__ASSIGNMENT__.
The reply should reproduce every line of the data below word for word, minus any images.

__DATA EXCERPT__.
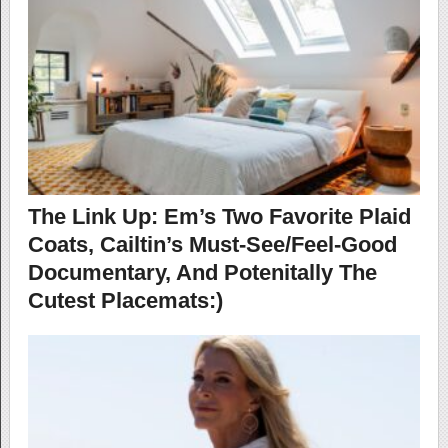
The Link Up: Em’s Two Favorite Plaid
Coats, Cailtin’s Must-See/Feel-Good
Documentary, And Potenitally The
Cutest Placemats:)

__RESPONSE AREA__.
The Link Up: Em’s Two Favorite Plaid
Coats, Cailtin’s Must-See/Feel-Good
Documentary, And Potenitally The
Cutest Placemats:)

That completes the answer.